为了方便 Embedding API 调用,首先,应将 API key 填入 .env 文件, 然后使用代码读取并加载环境变量。

OpenAI API

模型简介

GPT 有封装好的接口,使用时简单封装即可。目前 GPT Embedding model 有三种,性能如下

模型 每美元页数 MTEB得分 MIRACL得分
text-embedding-3-large 9,615 64.6 54.9
text-embedding-3-small 62,500 62.3 44.0
text-embedding-ada-002 12,500 61.0 31.4

其中:

从以上三个 Embedding model 可以看出:

使用示例

import os

from openai import OpenAI
from dotenv import load_dotenv, find_dotenv

_ = load_dotenv(find_dotenv())

os.environ["HTTPS_PROXY"] = "http://127.0.0.1:7890"
os.environ["HTTP_PROXY"] = "http://127.0.0.1:7890"


def openai_embedding(text: str, model: str = None):
    # 获取环境变量 OPENAI_API_KEY
    api_key = os.environ["OPENAI_API_KEY"]
    client = OpenAI(api_key = api_key)
    # embedding model
    if model == None:
        model = "text-embedding-3-small"
    # 模型调用    
    response = client.embeddings.create(
        input = text,
        model = model,
    )

    return response


response = openai_embedding(text="要生成 embedding 的输入文本,字符串形式。

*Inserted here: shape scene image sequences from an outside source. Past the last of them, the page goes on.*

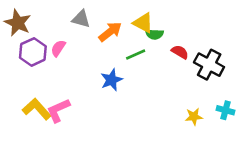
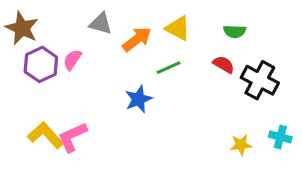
green semicircle: (155, 34) -> (235, 31), moved

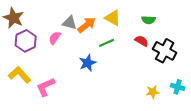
gray triangle: (101, 23) -> (70, 23), moved
pink semicircle: (72, 60) -> (55, 38), moved
yellow L-shape: (46, 135) -> (20, 75), moved

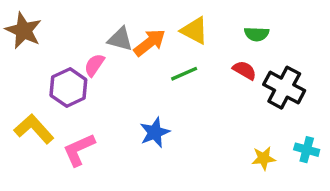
purple hexagon: (26, 41) -> (68, 88), moved
blue star: (88, 63) -> (155, 132), moved

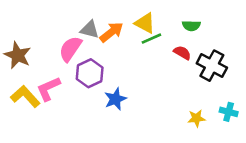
brown star: (24, 31) -> (18, 55), moved
pink semicircle: (94, 65) -> (70, 49), size x1.5
green line: (184, 74) -> (151, 39), moved
purple hexagon: (68, 88) -> (90, 73), moved
pink L-shape: (79, 150) -> (48, 89), moved

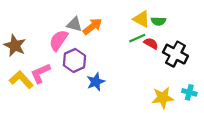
yellow triangle: (145, 23) -> (141, 19), moved
green line: (151, 39) -> (137, 38), moved
yellow star: (196, 118) -> (163, 98), size x1.5

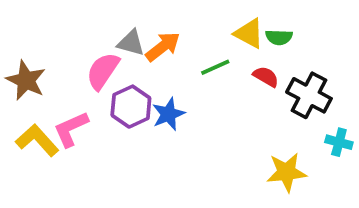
green line: (137, 38) -> (215, 67), moved
blue star: (96, 82) -> (168, 114), moved
cyan cross: (189, 92) -> (339, 142), moved

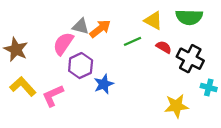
green semicircle: (279, 37) -> (189, 17), moved, size x1.6
blue star: (168, 114) -> (104, 84), moved
pink L-shape: (71, 129) -> (53, 96), moved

")
print(f"返回的 embedding 类型为:{response.object}")
print(f"embedding 长度为:{len(response.data[0].embedding)}")
print(f"embedding (前 10) 为:{response.data[0].embedding[:10]}")
print(f"本次 embedding model 为:{response.model}")
print(f"本次 token 使用情况为:{response.usage}")

API 返回的数据为 JSON 格式,除 object 向量类型外还有存放数据的 data、 embedding model 型号 model 以及本次 token 使用情况 usage 等数据, 具体如下所示:

{
  "object": "list",
  "data": [
    {
      "object": "embedding",
      "index": 0,
      "embedding": [
        -0.006929283495992422,
        ... (省略)
        -4.547132266452536e-05,
      ],
    }
  ],
  "model": "text-embedding-3-small",
  "usage": {
    "prompt_tokens": 5,
    "total_tokens": 5
  }
}
返回的 embedding 类型为:list

embedding 长度为:1536

embedding(前 10)为:[0.03884002938866615, 0.013516489416360855, -0.0024250170681625605, -0.01655769906938076, 0.024130908772349358, -0.017382603138685226, 0.04206013306975365, 0.011498954147100449, -0.028245486319065094, -0.00674333656206727]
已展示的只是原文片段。